_Record set_
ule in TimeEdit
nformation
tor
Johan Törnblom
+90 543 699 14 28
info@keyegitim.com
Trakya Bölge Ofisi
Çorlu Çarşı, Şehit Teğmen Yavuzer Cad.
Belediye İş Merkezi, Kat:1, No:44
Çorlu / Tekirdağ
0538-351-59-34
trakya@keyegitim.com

_Exercise requirements_
Find where "Belediye İş Merkezi, Kat:1, No:44" occurs in the data, and please write out that line through the last line exactly, with nothing else.

_Final answer_
Belediye İş Merkezi, Kat:1, No:44
Çorlu / Tekirdağ
0538-351-59-34
trakya@keyegitim.com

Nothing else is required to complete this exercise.